Background: The operative link for the gastritis assessment (OLGA) system can objectively reflect the stratification of gastric cancer risk in patients with chronic atrophic gastritis (CAG).
Objectives: We developed a real-time video monitoring model for the endoscopic diagnosis of CAG and OLGA staging based on U-Net deep learning (DL). To further validate and improve its performance, we designed a study to evaluate the diagnostic evaluation indices.
Design: A prospective nested case-control study.
Methods: Our cohort consisted of 1306 patients from 31 July 2021 to 31 January 2022. According to the pathological results, patients in the cohort were divided into the CAG group and the chronic non-atrophic gastritis group to evaluate the diagnostic evaluation indices. Each atrophy lesion was automatically labeled and the atrophy severity was assessed by the model. Propensity score matching was used to minimize selection bias.

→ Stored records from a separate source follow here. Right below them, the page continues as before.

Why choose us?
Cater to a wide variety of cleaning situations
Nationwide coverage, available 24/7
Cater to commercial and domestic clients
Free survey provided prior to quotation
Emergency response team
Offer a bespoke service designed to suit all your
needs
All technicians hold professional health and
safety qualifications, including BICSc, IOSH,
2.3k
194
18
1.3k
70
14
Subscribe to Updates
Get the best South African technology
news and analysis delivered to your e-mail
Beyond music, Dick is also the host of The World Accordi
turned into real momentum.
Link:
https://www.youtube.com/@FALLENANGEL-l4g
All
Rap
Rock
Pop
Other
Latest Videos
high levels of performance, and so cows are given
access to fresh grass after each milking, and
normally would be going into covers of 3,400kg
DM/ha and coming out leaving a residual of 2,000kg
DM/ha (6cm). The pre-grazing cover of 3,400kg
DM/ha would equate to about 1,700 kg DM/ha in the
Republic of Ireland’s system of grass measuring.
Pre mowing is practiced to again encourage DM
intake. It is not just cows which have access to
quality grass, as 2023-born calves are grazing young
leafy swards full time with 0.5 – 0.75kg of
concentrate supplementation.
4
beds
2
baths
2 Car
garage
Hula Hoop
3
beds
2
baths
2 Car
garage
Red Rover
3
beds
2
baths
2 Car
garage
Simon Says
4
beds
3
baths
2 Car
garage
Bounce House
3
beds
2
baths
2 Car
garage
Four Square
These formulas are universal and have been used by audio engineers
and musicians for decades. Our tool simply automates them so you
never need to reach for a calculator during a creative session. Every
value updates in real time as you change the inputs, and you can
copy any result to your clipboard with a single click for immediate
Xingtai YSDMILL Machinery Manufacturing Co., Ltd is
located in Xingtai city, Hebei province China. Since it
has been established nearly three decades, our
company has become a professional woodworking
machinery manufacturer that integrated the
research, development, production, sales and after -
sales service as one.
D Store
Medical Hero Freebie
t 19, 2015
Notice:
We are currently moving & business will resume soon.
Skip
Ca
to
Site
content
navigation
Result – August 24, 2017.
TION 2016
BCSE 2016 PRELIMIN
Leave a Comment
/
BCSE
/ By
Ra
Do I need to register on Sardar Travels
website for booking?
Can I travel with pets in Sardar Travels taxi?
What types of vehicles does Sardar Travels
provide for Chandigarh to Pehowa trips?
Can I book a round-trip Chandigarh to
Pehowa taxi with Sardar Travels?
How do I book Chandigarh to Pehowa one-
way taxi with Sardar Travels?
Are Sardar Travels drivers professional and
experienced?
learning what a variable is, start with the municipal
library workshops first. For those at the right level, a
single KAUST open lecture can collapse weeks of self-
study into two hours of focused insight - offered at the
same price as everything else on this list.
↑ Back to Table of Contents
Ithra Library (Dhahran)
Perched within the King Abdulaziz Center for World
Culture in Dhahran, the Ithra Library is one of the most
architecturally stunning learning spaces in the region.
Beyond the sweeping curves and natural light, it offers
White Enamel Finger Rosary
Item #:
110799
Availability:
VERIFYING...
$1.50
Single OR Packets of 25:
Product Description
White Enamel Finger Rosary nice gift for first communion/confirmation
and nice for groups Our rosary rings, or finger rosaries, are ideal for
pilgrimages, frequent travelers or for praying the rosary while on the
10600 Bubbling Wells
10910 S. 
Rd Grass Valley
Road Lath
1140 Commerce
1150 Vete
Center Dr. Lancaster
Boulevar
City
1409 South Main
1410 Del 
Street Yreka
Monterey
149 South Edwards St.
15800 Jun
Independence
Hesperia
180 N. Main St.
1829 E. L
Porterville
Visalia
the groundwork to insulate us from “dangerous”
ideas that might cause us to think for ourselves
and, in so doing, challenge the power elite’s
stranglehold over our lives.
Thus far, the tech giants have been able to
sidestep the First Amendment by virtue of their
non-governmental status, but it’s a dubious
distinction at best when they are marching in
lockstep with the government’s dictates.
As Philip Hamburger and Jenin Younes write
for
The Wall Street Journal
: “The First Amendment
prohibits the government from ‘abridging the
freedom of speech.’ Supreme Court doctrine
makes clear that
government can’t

Results: The diagnostic evaluation indices and the consistency between OLGA staging and pathological diagnosis of the model were superior to those of endoscopists [sensitivity (89.31% versus 67.56%), specificity (90.46% versus 70.23%), positive predictive value (90.35% versus 69.41%), negative predictive value (89.43% versus 68.40%), accuracy rate (89.89% versus 68.89%), Youden index (79.77% versus 37.79%), odd product (79.23 versus 4.91), positive likelihood ratio (9.36 versus 2.27), negative likelihood ratio (0.12 versus 0.46)], areas under the curves (AUC) (95% CI) (0.919 (0.893-0.945) versus 0.749 (0.707-0.792), p < 0.001) and kappa (0.816 versus 0.291)].
Conclusion: Our study demonstrated that the DL model can assist endoscopists in real-time diagnosis of CAG during gastroscopy and synchronous identification of high-risk OLGA stage (OLGA stages III and IV) patients.